Consistency and data pipelines

For data engineers, consistency means your pipeline must leave the data in a valid state after every run. This includes not just database constraints but business-level invariants: row counts that match expected volumes, referential completeness (every order_id in order_items has a corresponding row in orders), and value distributions within expected ranges. Data quality tests in dbt are exactly this — they are consistency checks for business rules the database cannot enforce natively.

// Part 04 — I: Isolation

Isolation — Transactions Do Not Interfere

Isolation is the guarantee that concurrent transactions are isolated from each other — a transaction in progress cannot see the uncommitted changes of another transaction, and two transactions do not produce inconsistent results just because they run at the same time. Every transaction behaves as if it were the only transaction running, even when thousands of transactions execute simultaneously.

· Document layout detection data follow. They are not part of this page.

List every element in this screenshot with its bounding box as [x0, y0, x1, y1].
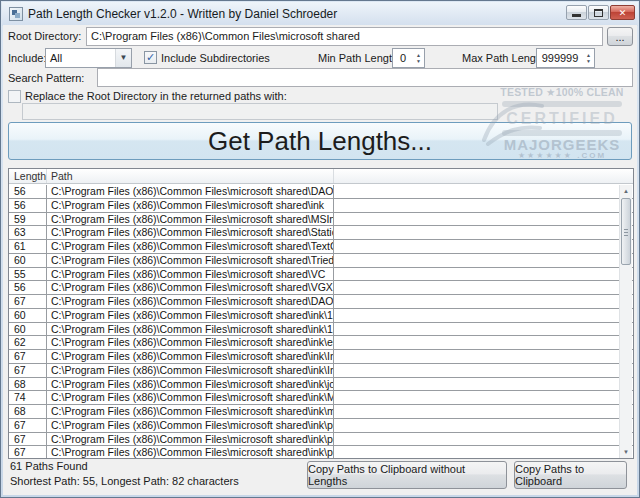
table-row[interactable]: 62C:\Program Files (x86)\Common Files\mi… — [9, 336, 633, 350]
spinner-down-icon[interactable]: ▼ — [586, 59, 591, 64]
min-path-length-stepper[interactable]: 0 ▲ ▼ — [392, 48, 425, 68]
cell-length: 67 — [9, 295, 47, 308]
cell-filler — [334, 281, 633, 294]
cell-filler — [334, 336, 633, 349]
copy-paths-to-clipboard-button[interactable]: Copy Paths to Clipboard — [514, 461, 627, 489]
include-dropdown[interactable]: All ▼ — [45, 48, 132, 68]
vertical-scrollbar[interactable]: ▲ ▼ — [619, 185, 632, 458]
results-table[interactable]: Length Path 56C:\Program Files (x86)\Com… — [8, 168, 634, 459]
cell-filler — [334, 350, 633, 363]
cell-path: C:\Program Files (x86)\Common Files\micr… — [47, 309, 334, 322]
cell-length: 56 — [9, 185, 47, 198]
cell-path: C:\Program Files (x86)\Common Files\micr… — [47, 336, 334, 349]
cell-length: 60 — [9, 309, 47, 322]
cell-filler — [334, 226, 633, 239]
cell-length: 68 — [9, 378, 47, 391]
table-row[interactable]: 68C:\Program Files (x86)\Common Files\mi… — [9, 378, 633, 392]
paths-found-status: 61 Paths Found — [10, 460, 88, 472]
table-row[interactable]: 74C:\Program Files (x86)\Common Files\mi… — [9, 391, 633, 405]
cell-path: C:\Program Files (x86)\Common Files\micr… — [47, 378, 334, 391]
cell-length: 55 — [9, 268, 47, 281]
title-bar[interactable]: Path Length Checker v1.2.0 - Written by … — [2, 2, 638, 26]
cell-path: C:\Program Files (x86)\Common Files\micr… — [47, 185, 334, 198]
root-directory-input[interactable]: C:\Program Files (x86)\Common Files\micr… — [86, 27, 603, 46]
cell-length: 61 — [9, 240, 47, 253]
get-path-lengths-button[interactable]: Get Path Lengths... — [8, 122, 632, 160]
table-row[interactable]: 55C:\Program Files (x86)\Common Files\mi… — [9, 268, 633, 282]
spinner-up-icon[interactable]: ▲ — [416, 53, 421, 58]
min-path-length-value: 0 — [393, 52, 413, 64]
cell-length: 56 — [9, 281, 47, 294]
table-row[interactable]: 67C:\Program Files (x86)\Common Files\mi… — [9, 350, 633, 364]
table-row[interactable]: 56C:\Program Files (x86)\Common Files\mi… — [9, 281, 633, 295]
column-header-filler — [334, 169, 633, 183]
window-title: Path Length Checker v1.2.0 - Written by … — [28, 7, 337, 21]
table-row[interactable]: 67C:\Program Files (x86)\Common Files\mi… — [9, 364, 633, 378]
table-row[interactable]: 67C:\Program Files (x86)\Common Files\mi… — [9, 446, 633, 459]
cell-filler — [334, 433, 633, 446]
browse-button[interactable]: ... — [607, 27, 633, 46]
table-row[interactable]: 60C:\Program Files (x86)\Common Files\mi… — [9, 254, 633, 268]
table-row[interactable]: 67C:\Program Files (x86)\Common Files\mi… — [9, 295, 633, 309]
cell-length: 67 — [9, 350, 47, 363]
cell-filler — [334, 254, 633, 267]
include-label: Include: — [8, 52, 47, 64]
root-directory-label: Root Directory: — [8, 30, 81, 42]
table-row[interactable]: 60C:\Program Files (x86)\Common Files\mi… — [9, 309, 633, 323]
spinner-up-icon[interactable]: ▲ — [586, 53, 591, 58]
replace-root-directory-checkbox[interactable] — [8, 90, 21, 103]
replace-root-directory-label: Replace the Root Directory in the return… — [25, 90, 287, 102]
scrollbar-thumb[interactable] — [621, 198, 631, 265]
max-path-length-stepper[interactable]: 999999 ▲ ▼ — [536, 48, 595, 68]
cell-length: 67 — [9, 433, 47, 446]
scroll-down-icon[interactable]: ▼ — [620, 446, 632, 458]
close-button[interactable]: ✕ — [610, 5, 635, 20]
include-subdirectories-checkbox[interactable]: ✓ — [144, 51, 157, 64]
replace-root-directory-input[interactable] — [22, 103, 498, 120]
cell-path: C:\Program Files (x86)\Common Files\micr… — [47, 446, 334, 459]
minimize-button[interactable] — [566, 5, 587, 20]
table-row[interactable]: 60C:\Program Files (x86)\Common Files\mi… — [9, 323, 633, 337]
cell-path: C:\Program Files (x86)\Common Files\micr… — [47, 350, 334, 363]
chevron-down-icon: ▼ — [115, 49, 131, 67]
cell-path: C:\Program Files (x86)\Common Files\micr… — [47, 295, 334, 308]
search-pattern-input[interactable] — [97, 68, 633, 87]
cell-path: C:\Program Files (x86)\Common Files\micr… — [47, 240, 334, 253]
cell-path: C:\Program Files (x86)\Common Files\micr… — [47, 419, 334, 432]
table-row[interactable]: 56C:\Program Files (x86)\Common Files\mi… — [9, 185, 633, 199]
table-row[interactable]: 63C:\Program Files (x86)\Common Files\mi… — [9, 226, 633, 240]
table-row[interactable]: 59C:\Program Files (x86)\Common Files\mi… — [9, 213, 633, 227]
copy-paths-without-lengths-button[interactable]: Copy Paths to Clipboard without Lengths — [307, 461, 507, 489]
table-row[interactable]: 56C:\Program Files (x86)\Common Files\mi… — [9, 199, 633, 213]
cell-length: 60 — [9, 323, 47, 336]
results-rows: 56C:\Program Files (x86)\Common Files\mi… — [9, 185, 633, 458]
cell-filler — [334, 268, 633, 281]
search-pattern-label: Search Pattern: — [8, 72, 84, 84]
table-header-row: Length Path — [9, 169, 633, 184]
cell-length: 67 — [9, 419, 47, 432]
cell-path: C:\Program Files (x86)\Common Files\micr… — [47, 281, 334, 294]
table-row[interactable]: 67C:\Program Files (x86)\Common Files\mi… — [9, 419, 633, 433]
scroll-up-icon[interactable]: ▲ — [620, 185, 632, 197]
cell-filler — [334, 446, 633, 459]
cell-path: C:\Program Files (x86)\Common Files\micr… — [47, 226, 334, 239]
cell-length: 60 — [9, 254, 47, 267]
table-row[interactable]: 68C:\Program Files (x86)\Common Files\mi… — [9, 405, 633, 419]
cell-filler — [334, 199, 633, 212]
table-row[interactable]: 67C:\Program Files (x86)\Common Files\mi… — [9, 433, 633, 447]
cell-filler — [334, 364, 633, 377]
cell-path: C:\Program Files (x86)\Common Files\micr… — [47, 199, 334, 212]
maximize-button[interactable] — [588, 5, 609, 20]
cell-length: 74 — [9, 391, 47, 404]
column-header-path[interactable]: Path — [47, 169, 334, 183]
cell-filler — [334, 309, 633, 322]
cell-filler — [334, 419, 633, 432]
minimize-icon — [572, 14, 581, 17]
cell-length: 67 — [9, 446, 47, 459]
max-path-length-value: 999999 — [537, 52, 583, 64]
spinner-down-icon[interactable]: ▼ — [416, 59, 421, 64]
cell-path: C:\Program Files (x86)\Common Files\micr… — [47, 254, 334, 267]
column-header-length[interactable]: Length — [9, 169, 47, 183]
table-row[interactable]: 61C:\Program Files (x86)\Common Files\mi… — [9, 240, 633, 254]
cell-path: C:\Program Files (x86)\Common Files\micr… — [47, 364, 334, 377]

Isolation is the most complex ACID property to implement and the one with the most engineering nuance. Full isolation (every transaction sees a perfectly consistent snapshot with no interference) comes at a performance cost. Databases offer different isolation levels that trade off correctness guarantees against concurrency performance.

The four isolation problems — what happens without isolation

⚠ Dirty Read

Transaction A reads data that Transaction B has modified but not yet committed. If B rolls back, A has read data that never officially existed.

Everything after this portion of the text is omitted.